Laurent,
thanks for putting some effort into a reproducible test case (the example also causes a deadlock on my machine). Your modified client code basically runs into similar problems as the old iterative solution. What you would probably need to do is discard all pending results of an iterator before you launch a new updating query. There are several reasons why it's advisable to fetch all results before performing another update. One of them is that the internal database pointers used in one query might get invalid if an updating query is performed at the same time.
Another solution would be to first cache all query results on the server before they are sent over to the client. This means, however, that the whole query has to be evaluated before the results can be sent over the network, which would introduce another delay (next, the server-side caching might turn out to be a memory hog if numerous clients communicate with the server at the same time, or don't even fetch their results).
Maybe a related question: What are your criterias for canceling an iterative query? In other words, could you decide how many query result are needed before executing a query?
Christian ___________________________
On Fri, Oct 28, 2011 at 4:00 PM, Laurent Chevalier l.chevalier@cyim.com wrote:
Hi Christian,
I have finally succeeded to reproduce the deadlock problem with a unitary test code in Java that you will find enclosed. I recommend to read the notes 1, 2 and 3 in DeadlockTest.java. I encountered difficulties to reproduce the problem as it happens only if the iterative query returns a minimum amount of data (see Note 3, line 69 in DeadlockTest.java).
The deadlock problem does not happen with the unmodified client. It seems normal as this client gets all results at one stroke and caches them.
But, I have to modify the client to avoid caching (to save memory). You will find enclosed the modified client. Four classes need to be changed : ClientQuery, ClientSession, Query and Session.
Best regards, Laurent
-----Message d'origine----- De : Christian Grün [mailto:christian.gruen@gmail.com] Envoyé : jeudi 27 octobre 2011 19:02 À : Laurent Chevalier Cc : basex-talk@mailman.uni-konstanz.de Objet : Re: [basex-talk] BaseX server deadlock
Laurent,
thanks for your feedback. I am wondering that the deadlock problem hasn't been fixed with 7.0, as all API database operations should now be atomic. Just in case.. Could you tell me if you are also encountering the locking issue with the unmodified client?

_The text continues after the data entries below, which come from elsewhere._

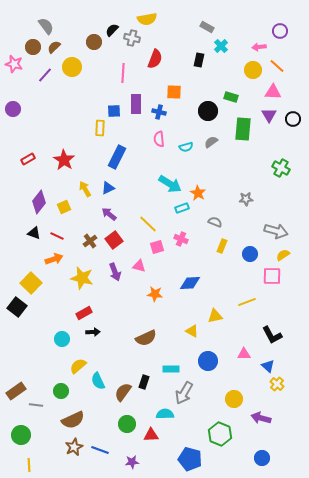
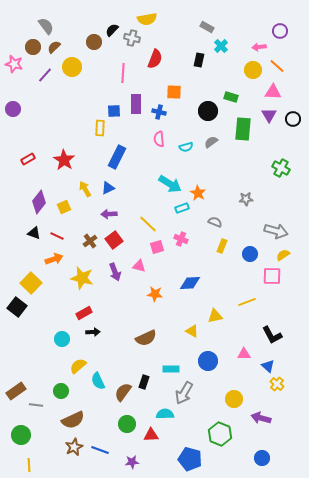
purple arrow at (109, 214): rotated 42 degrees counterclockwise
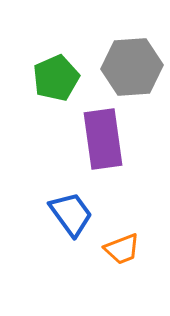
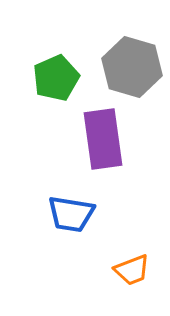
gray hexagon: rotated 20 degrees clockwise
blue trapezoid: rotated 135 degrees clockwise
orange trapezoid: moved 10 px right, 21 px down
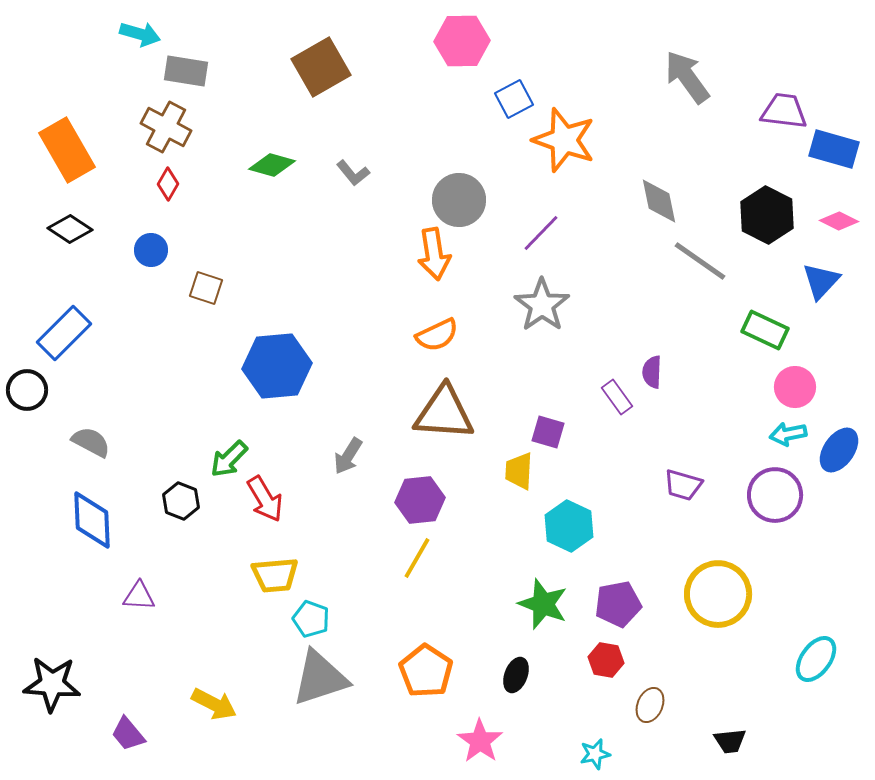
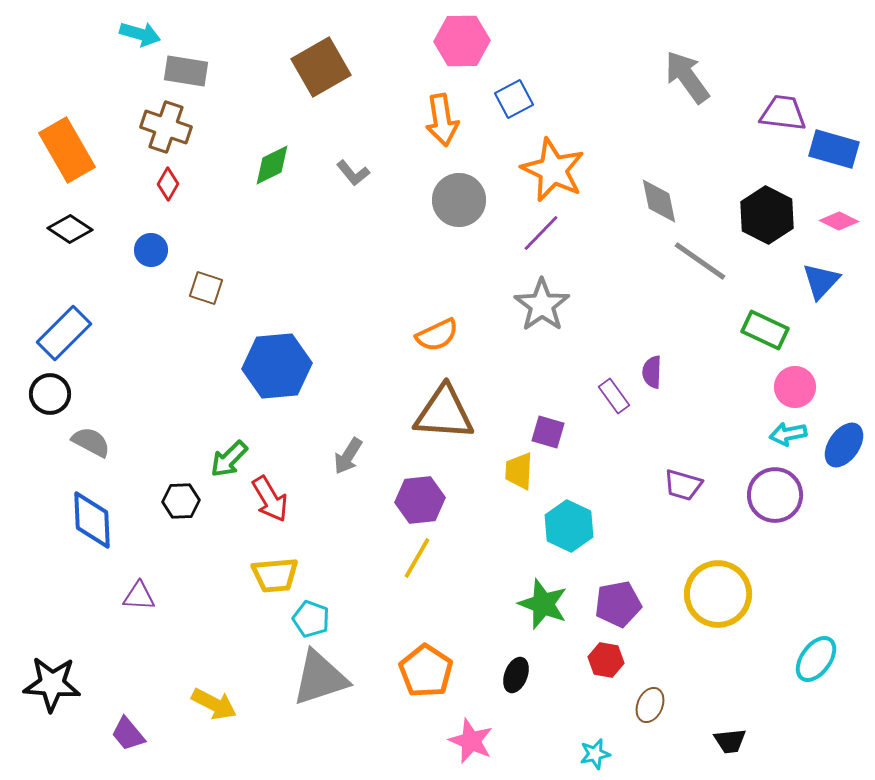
purple trapezoid at (784, 111): moved 1 px left, 2 px down
brown cross at (166, 127): rotated 9 degrees counterclockwise
orange star at (564, 140): moved 11 px left, 30 px down; rotated 6 degrees clockwise
green diamond at (272, 165): rotated 42 degrees counterclockwise
orange arrow at (434, 254): moved 8 px right, 134 px up
black circle at (27, 390): moved 23 px right, 4 px down
purple rectangle at (617, 397): moved 3 px left, 1 px up
blue ellipse at (839, 450): moved 5 px right, 5 px up
red arrow at (265, 499): moved 5 px right
black hexagon at (181, 501): rotated 24 degrees counterclockwise
pink star at (480, 741): moved 9 px left; rotated 12 degrees counterclockwise
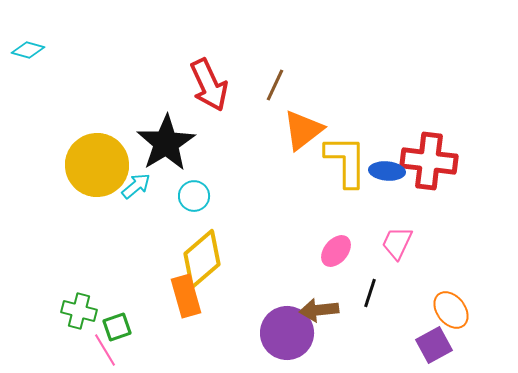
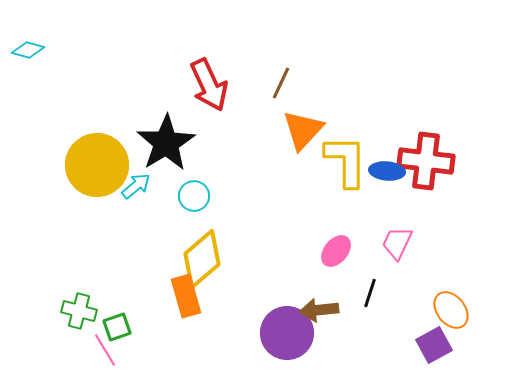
brown line: moved 6 px right, 2 px up
orange triangle: rotated 9 degrees counterclockwise
red cross: moved 3 px left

All the best, Christian _________________________________________
On Thu, Oct 27, 2011 at 6:51 PM, Laurent Chevalier l.chevalier@cyim.com wrote:
Hi Christian,
Thank you for your mail. I have updated my client code to use the new
BaseX 7.0 release last week. It was not too painful. I'm not caching the results. With my application, I still have the deadlock problem with BaseX 7.0 and so I'm still using the Lock class fix but I failed to reproduce the problem with a small test code in Java. So, it's not sure that the problem is coming from BaseX yet, it may come from my .NET client. Tomorrow, I will translate the Java test code in VB.NET and I keep you inform.
I you want, I can also send you an updated version of the ClientQuery
class that is not using cache.
Best regards, Laurent
-----Message d'origine----- De : Christian Grün [mailto:christian.gruen@gmail.com] Envoyé : jeudi 27 octobre 2011 00:27 À : Laurent Chevalier Cc : basex-talk@mailman.uni-konstanz.de Objet : Re: [basex-talk] BaseX server deadlock
Dear Laurent,
now that we've officially released our new iterator concept.. Have
you
been successful with optimizing the BaseX client for your system architecture? What are the current bottlenecks?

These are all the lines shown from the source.